*** Block opens ***
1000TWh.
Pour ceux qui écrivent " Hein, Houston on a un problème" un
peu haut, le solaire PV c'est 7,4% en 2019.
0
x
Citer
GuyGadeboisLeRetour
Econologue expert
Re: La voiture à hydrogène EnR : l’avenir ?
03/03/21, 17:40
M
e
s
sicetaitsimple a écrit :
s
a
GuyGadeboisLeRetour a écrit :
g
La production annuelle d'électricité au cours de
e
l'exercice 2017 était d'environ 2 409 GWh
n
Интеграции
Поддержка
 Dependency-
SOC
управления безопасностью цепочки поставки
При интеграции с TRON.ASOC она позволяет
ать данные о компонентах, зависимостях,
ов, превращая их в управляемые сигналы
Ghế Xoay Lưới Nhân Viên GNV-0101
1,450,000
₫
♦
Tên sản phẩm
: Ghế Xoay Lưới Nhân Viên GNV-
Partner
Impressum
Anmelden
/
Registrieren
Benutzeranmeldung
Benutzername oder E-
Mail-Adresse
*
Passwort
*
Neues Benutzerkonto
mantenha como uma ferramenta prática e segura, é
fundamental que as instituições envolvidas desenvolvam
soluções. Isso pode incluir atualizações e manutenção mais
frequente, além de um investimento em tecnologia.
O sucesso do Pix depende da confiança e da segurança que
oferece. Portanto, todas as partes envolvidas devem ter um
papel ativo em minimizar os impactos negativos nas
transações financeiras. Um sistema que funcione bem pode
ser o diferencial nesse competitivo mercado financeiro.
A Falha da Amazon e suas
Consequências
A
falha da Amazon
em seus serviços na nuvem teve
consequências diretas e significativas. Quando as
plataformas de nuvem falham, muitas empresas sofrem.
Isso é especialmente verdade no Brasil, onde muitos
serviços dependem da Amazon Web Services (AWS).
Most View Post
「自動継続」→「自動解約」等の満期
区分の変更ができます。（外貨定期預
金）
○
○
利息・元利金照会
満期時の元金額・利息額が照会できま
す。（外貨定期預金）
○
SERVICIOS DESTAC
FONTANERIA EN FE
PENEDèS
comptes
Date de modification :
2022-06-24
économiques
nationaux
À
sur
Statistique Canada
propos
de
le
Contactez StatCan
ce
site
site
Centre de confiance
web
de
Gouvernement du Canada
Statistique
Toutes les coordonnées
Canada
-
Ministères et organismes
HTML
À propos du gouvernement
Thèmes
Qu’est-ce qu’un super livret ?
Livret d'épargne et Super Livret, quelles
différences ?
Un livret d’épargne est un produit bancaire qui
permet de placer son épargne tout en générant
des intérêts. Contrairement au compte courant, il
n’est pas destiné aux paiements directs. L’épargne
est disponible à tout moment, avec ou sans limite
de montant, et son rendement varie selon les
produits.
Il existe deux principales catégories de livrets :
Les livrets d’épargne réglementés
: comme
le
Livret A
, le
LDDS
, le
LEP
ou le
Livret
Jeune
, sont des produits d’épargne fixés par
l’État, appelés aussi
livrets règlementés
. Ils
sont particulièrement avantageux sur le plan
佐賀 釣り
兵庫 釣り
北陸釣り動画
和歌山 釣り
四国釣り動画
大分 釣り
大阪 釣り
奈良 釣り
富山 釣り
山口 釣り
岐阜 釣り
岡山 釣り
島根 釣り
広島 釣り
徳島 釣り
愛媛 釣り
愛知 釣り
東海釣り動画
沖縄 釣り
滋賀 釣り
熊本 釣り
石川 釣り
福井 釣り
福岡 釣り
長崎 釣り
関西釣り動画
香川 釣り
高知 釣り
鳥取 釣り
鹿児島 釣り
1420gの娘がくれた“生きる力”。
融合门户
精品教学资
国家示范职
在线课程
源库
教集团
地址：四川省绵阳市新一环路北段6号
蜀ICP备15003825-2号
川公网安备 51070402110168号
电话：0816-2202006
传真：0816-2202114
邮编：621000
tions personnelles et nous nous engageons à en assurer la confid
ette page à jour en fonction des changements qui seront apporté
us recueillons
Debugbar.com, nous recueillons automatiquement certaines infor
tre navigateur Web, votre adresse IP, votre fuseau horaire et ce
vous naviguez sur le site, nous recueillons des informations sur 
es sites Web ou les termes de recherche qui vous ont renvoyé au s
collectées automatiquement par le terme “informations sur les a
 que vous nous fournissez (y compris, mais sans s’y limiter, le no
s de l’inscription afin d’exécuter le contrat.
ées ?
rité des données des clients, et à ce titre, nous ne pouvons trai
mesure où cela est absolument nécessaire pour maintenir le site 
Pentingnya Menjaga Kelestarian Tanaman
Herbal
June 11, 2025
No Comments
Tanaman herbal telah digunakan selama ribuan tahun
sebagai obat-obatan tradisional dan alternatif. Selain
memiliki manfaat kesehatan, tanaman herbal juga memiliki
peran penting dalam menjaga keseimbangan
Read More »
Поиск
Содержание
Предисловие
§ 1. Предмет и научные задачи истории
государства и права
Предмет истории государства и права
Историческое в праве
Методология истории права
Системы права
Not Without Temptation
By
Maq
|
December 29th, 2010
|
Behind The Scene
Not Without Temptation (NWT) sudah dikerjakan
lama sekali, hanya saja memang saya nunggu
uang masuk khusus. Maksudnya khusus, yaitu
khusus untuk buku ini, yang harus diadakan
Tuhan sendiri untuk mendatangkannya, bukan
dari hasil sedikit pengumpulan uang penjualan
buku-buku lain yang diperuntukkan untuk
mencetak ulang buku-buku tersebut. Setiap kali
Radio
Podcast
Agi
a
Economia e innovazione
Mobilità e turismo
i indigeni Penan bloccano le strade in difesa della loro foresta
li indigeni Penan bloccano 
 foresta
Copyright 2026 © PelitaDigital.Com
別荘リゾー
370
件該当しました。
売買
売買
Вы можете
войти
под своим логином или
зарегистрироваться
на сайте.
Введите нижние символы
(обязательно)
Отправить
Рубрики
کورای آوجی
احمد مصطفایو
*** Block closes ***
TASK BRIEF - Where a line of the entries above holds the word "automatiquement", return that line.

WRITTEN ANSWER -
Debugbar.com, nous recueillons automatiquement certaines infor
collectées automatiquement par le terme “informations sur les a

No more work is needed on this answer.